**Exercise**
All that is needed is the line containing "box when you" and the lines after it to the end of the material, written out exactly, pictures left aside.

**Given data**
--

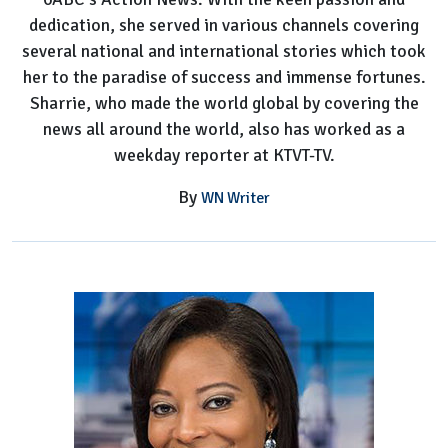
dedication, she served in various channels covering
several national and international stories which took
her to the paradise of success and immense fortunes.
Sharrie, who made the world global by covering the
news all around the world, also has worked as a
weekday reporter at KTVT-TV.
By
WN Writer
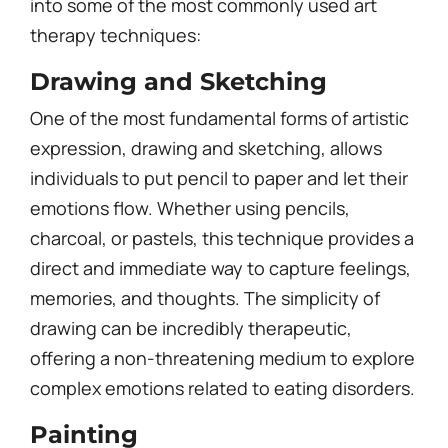
into some of the most commonly used art
therapy techniques:
Drawing and Sketching
One of the most fundamental forms of artistic
expression, drawing and sketching, allows
individuals to put pencil to paper and let their
emotions flow. Whether using pencils,
charcoal, or pastels, this technique provides a
direct and immediate way to capture feelings,
memories, and thoughts. The simplicity of
drawing can be incredibly therapeutic,
offering a non-threatening medium to explore
complex emotions related to eating disorders.
Painting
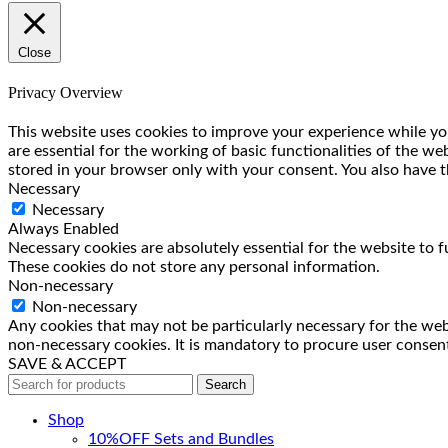
Close
Privacy Overview
This website uses cookies to improve your experience while you
are essential for the working of basic functionalities of the w
stored in your browser only with your consent. You also have t
Necessary
Necessary
Always Enabled
Necessary cookies are absolutely essential for the website to f
These cookies do not store any personal information.
Non-necessary
Non-necessary
Any cookies that may not be particularly necessary for the webs
non-necessary cookies. It is mandatory to procure user consent
SAVE & ACCEPT
Search
Shop
10%OFF Sets and Bundles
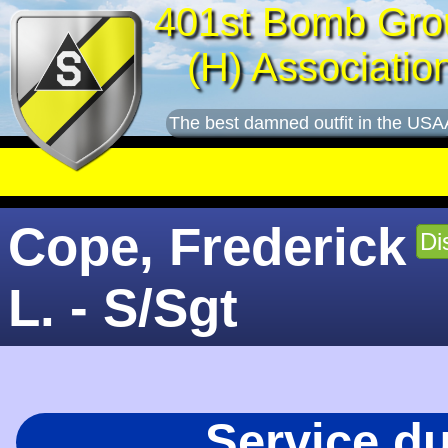
401st Bomb Gro
(H) Associatio
The best damned outfit in the USA
Cope, Frederick
Di
L. - S/Sgt
Service d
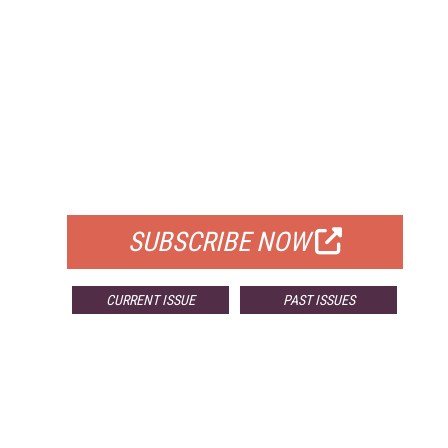
FREE
FOR QUALIFIED SUBSCRIBERS
SUBSCRIBE NOW
CURRENT ISSUE
PAST ISSUES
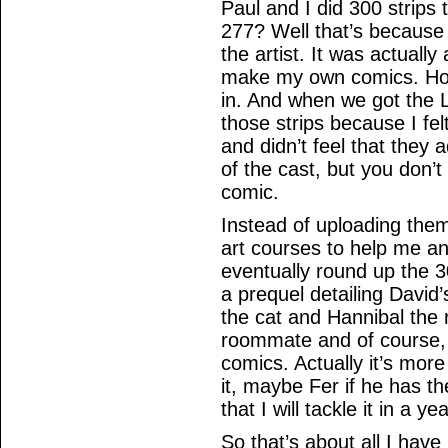
Paul and I did 300 strips 
277? Well that’s because 
the artist. It was actually
make my own comics. How
in. And when we got the L
those strips because I fe
and didn’t feel that the
of the cast, but you don’t
comic.
Instead of uploading them
art courses to help me an
eventually round up the 
a prequel detailing David
the cat and Hannibal the 
roommate and of course, 
comics. Actually it’s more
it, maybe Fer if he has th
that I will tackle it in a ye
So that’s about all I have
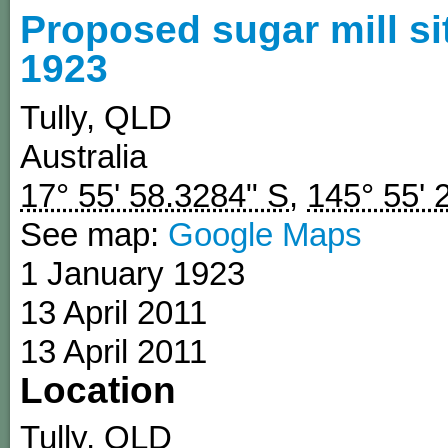
Proposed sugar mill si
1923
Tully
,
QLD
Australia
17° 55' 58.3284" S
,
145° 55' 
See map:
Google Maps
1 January 1923
13 April 2011
13 April 2011
Location
Tully
,
QLD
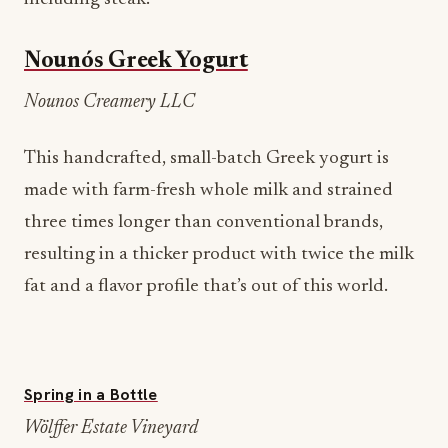
Nounós Greek Yogurt
Nounos Creamery LLC
This handcrafted, small-batch Greek yogurt is
made with farm-fresh whole milk and strained
three times longer than conventional brands,
resulting in a thicker product with twice the milk
fat and a flavor profile that’s out of this world.
Spring in a Bottle
Wölffer Estate Vineyard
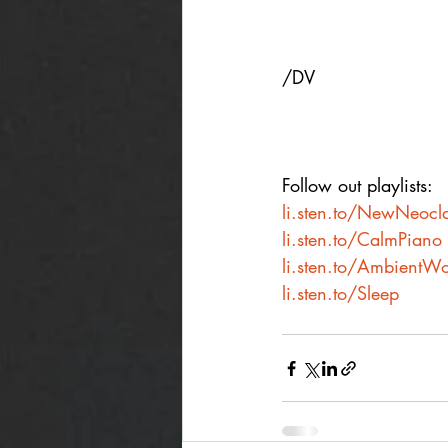
/DV
Follow out playlists:
li.sten.to/NewNeocla
li.sten.to/CalmPiano
li.sten.to/AmbientWo
li.sten.to/Sleep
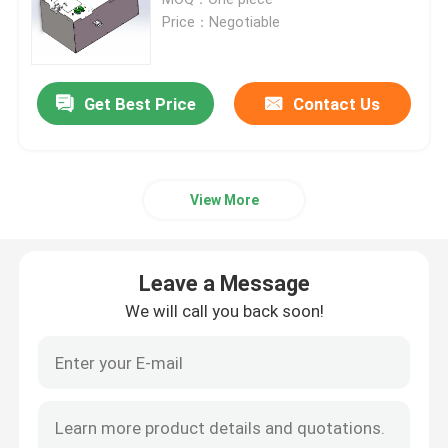
Price：Negotiable
Lithium Tractor Battery
Get Best Price
Contact Us
Loader Battery
Excavator Battery
View More
Golf Cart Lithium Battery
Leave a Message
Lawn Mower Lithium Battery
We will call you back soon!
Hob Battery
Electric Drill Lithium Battery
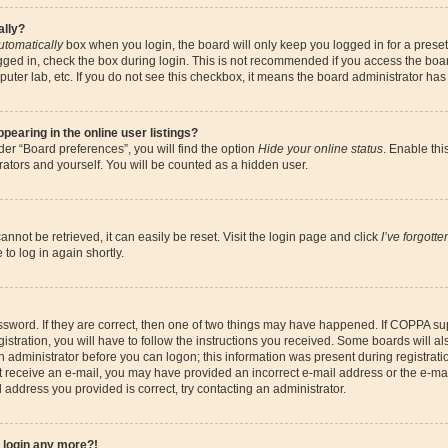
ally?
utomatically
box when you login, the board will only keep you logged in for a preset
gged in, check the box during login. This is not recommended if you access the boa
omputer lab, etc. If you do not see this checkbox, it means the board administrator has
earing in the online user listings?
er “Board preferences”, you will find the option
Hide your online status
. Enable thi
ators and yourself. You will be counted as a hidden user.
nnot be retrieved, it can easily be reset. Visit the login page and click
I’ve forgott
to log in again shortly.
sword. If they are correct, then one of two things may have happened. If COPPA su
istration, you will have to follow the instructions you received. Some boards will al
an administrator before you can logon; this information was present during registrati
 not receive an e-mail, you may have provided an incorrect e-mail address or the e-
il address you provided is correct, try contacting an administrator.
t login any more?!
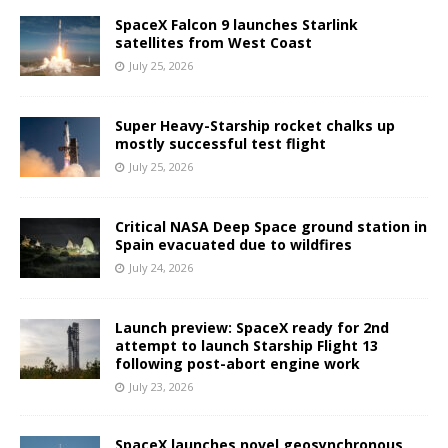
SpaceX Falcon 9 launches Starlink
satellites from West Coast
July 25, 2026
Super Heavy-Starship rocket chalks up
mostly successful test flight
July 25, 2026
Critical NASA Deep Space ground station in
Spain evacuated due to wildfires
July 24, 2026
Launch preview: SpaceX ready for 2nd
attempt to launch Starship Flight 13
following post-abort engine work
July 23, 2026
SpaceX launches novel geosynchronous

--

**Answer box**
box when you login, the board will only keep you logged in for a preset
gged in, check the box during login. This is not recommended if you access the boa
omputer lab, etc. If you do not see this checkbox, it means the board administrator has
earing in the online user listings?
er “Board preferences”, you will find the option
Hide your online status
. Enable thi
ators and yourself. You will be counted as a hidden user.
nnot be retrieved, it can easily be reset. Visit the login page and click
I’ve forgott
to log in again shortly.
sword. If they are correct, then one of two things may have happened. If COPPA su
istration, you will have to follow the instructions you received. Some boards will al
an administrator before you can logon; this information was present during registrati
 not receive an e-mail, you may have provided an incorrect e-mail address or the e-
il address you provided is correct, try contacting an administrator.
t login any more?!
SpaceX Falcon 9 launches Starlink
satellites from West Coast
July 25, 2026
Super Heavy-Starship rocket chalks up
mostly successful test flight
July 25, 2026
Critical NASA Deep Space ground station in
Spain evacuated due to wildfires
July 24, 2026
Launch preview: SpaceX ready for 2nd
attempt to launch Starship Flight 13
following post-abort engine work
July 23, 2026
SpaceX launches novel geosynchronous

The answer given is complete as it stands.